If collecting good data is the first challenge, the second lies in identifying customers, especially across multiple channels and devices. As Hlavacek pointed out, with imperfect data sets one can’t expect perfect customer identification. But probabilistic identification can be enough. Even bad data is better than no data, and results which are only ten percent accurate can be very valuable.

If that’s what you want to do, you don’t need all of this.

Programmatic can be used, of course, just to firehose customers with content, but Hlavacek would say, “If that’s what you want to do, you don’t need all of this.” For those customers accurately identified, algorithms can be leveraged to dynamically model the messages they should be receiving. Isn’t that what marketers have always done, with or without the algorithms?  Yes, but programmatic means automating the process on a large scale, at very high speed, and integrating it directly with the purchase of ad inventory, and across multiple channels.

Speakers admitted there’s a still a big gap between the concept of personalized programmatic, and what the creative side–accustomed to developing one compelling message for a large market–is geared up to provide.

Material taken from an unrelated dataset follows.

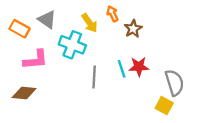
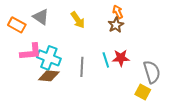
orange arrow: (112, 14) -> (118, 12), moved
cyan cross: (72, 45) -> (49, 58), moved
brown diamond: (24, 93) -> (49, 76), moved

Even relevant messaging can be intrusive, of course. Jim Caruso, VP of product strategy at Varick Media Management, a programmatic vendor, had it about right: “Customers are everywhere, but don’t want to be reached everywhere.” But if customer identities can be established and centralized, automated frequency management should be able to cap repeat messaging just at the sweet-spot of providing enough reinforcement without becoming an annoyance.

A Programmatic Future

If you want to take a deeper dive into programmatic, you could do much worse than check out ProgrammaticAdvertising.Org. It’s sponsored by the B2B digital marketing company Multiview, but far from being a market-place for the sponsor, it carries wide-ranging and clear-eyed commentary on all things programmatic, from analytics to standards. I spoke with publisher Nicholas Henderson about where programmatic is now–and where it’s going.

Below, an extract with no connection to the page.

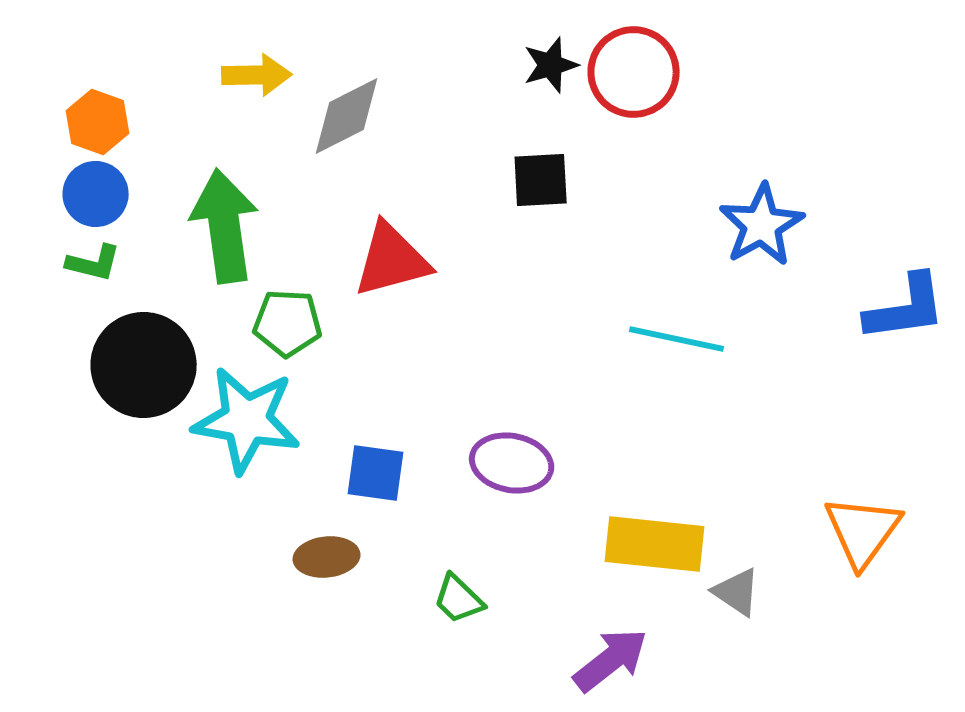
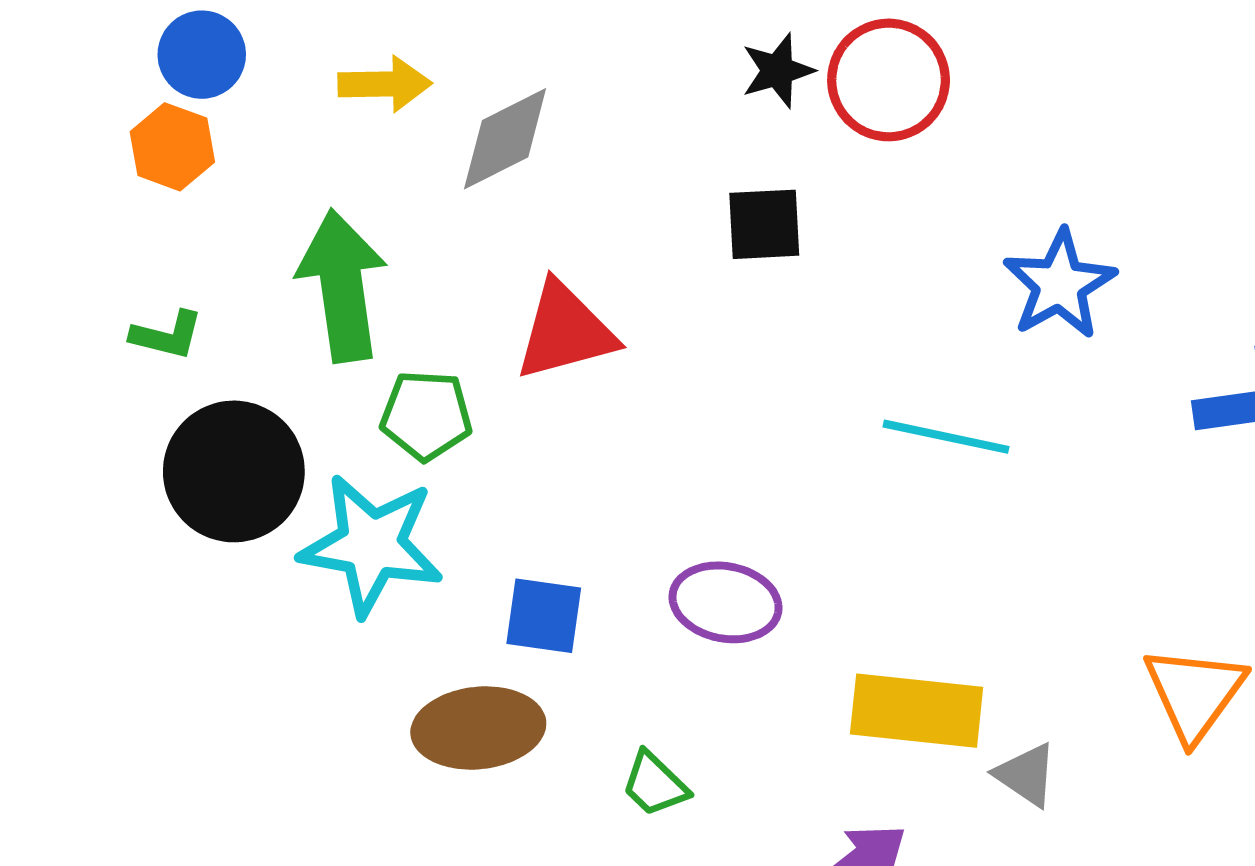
blue circle: (96, 194) -> (202, 55), moved
brown ellipse: (327, 557) -> (478, 728), size x1.5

“Right now it’s all very high-level and jargony,” he said. “For stakeholders that’s fine, but it can tend towards increasing confusion for marketers.” Henderson emphasizes the human size of programmatic. That’s almost counter-intuitive, given its proffer of large scale automation, but Henderson insists that people aren’t buying mechanication and algorithms, but human creative thinking.

Imagine how it would revolutionize a consumer’s experience.

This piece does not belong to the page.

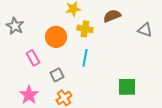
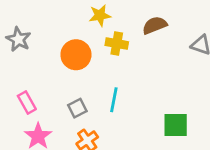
pink rectangle: (33, 58) -> (27, 102), moved
cyan line: (85, 58) -> (114, 100), moved

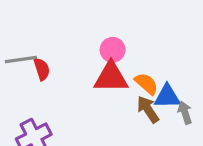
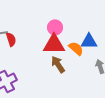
blue triangle: (167, 96) -> (89, 41), moved
brown arrow: (148, 109) -> (58, 64), moved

“There’s a lot of buzz around dynamic creative,” he told me. “Imagine how it would revolutionize a consumer’s experience.” Mobile has all but made the website cookie extinct, but collecting contextual and behavioral data via logins or unique device IDs should make it even more possible to tailor unique and relevant experiences. “Done properly it can be very subtle.” Right now, the real-time analytics involved probably need to be outsourced to something like a data management platform vendor, but there are so many in the space that the skill-sets seem ripe for purchase and integration by brands or large agencies.

The bottom line? Caruso summed it up: “Programmatic is not about pricing and buying ads. It’s about building data around customers to target relevant ads.” We may not be seeing quite the right business model yet, or clean enough data–and creative may not yet realize what’s possible–but once those pieces fall into place, hold tight for a programmatic future.